*WHAT THE EXERCISE ASKS*:
Could you write out the listing below exactly as it stands, leaving out the pictures?

*RECORDS SHOWN*:
+-------+
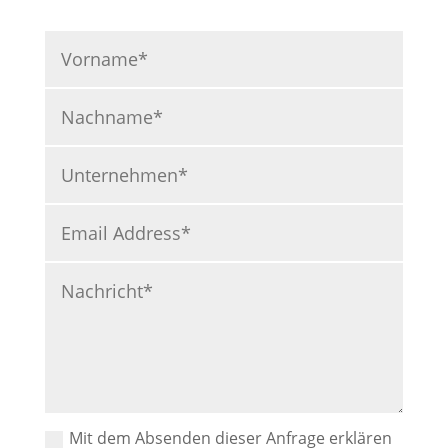
Mit dem Absenden dieser Anfrage erklären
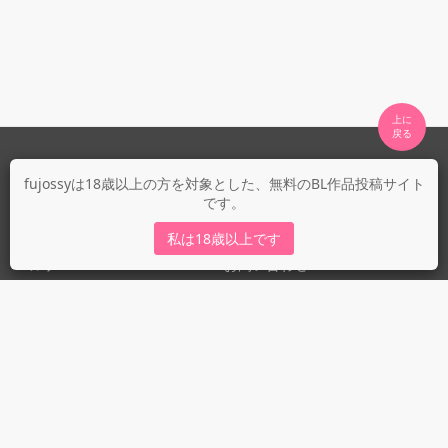
上に

fujossyについて
fujossyは18歳以上の方を対象とした、無料のBL作品投稿サイト
です。
運営会社
fujossy運営ブログ
私は18歳以上です
ヘルプ
お問い合わせ
ガイドライン
ガイドライン（投稿者）
ガイドライン（出版社）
+-------+
*RESPONSE TO THE EXERCISE*:
Mit dem Absenden dieser Anfrage erklären
上に

fujossyについて
fujossyは18歳以上の方を対象とした、無料のBL作品投稿サイト
です。
運営会社
fujossy運営ブログ
私は18歳以上です
ヘルプ
お問い合わせ
ガイドライン
ガイドライン（投稿者）
ガイドライン（出版社）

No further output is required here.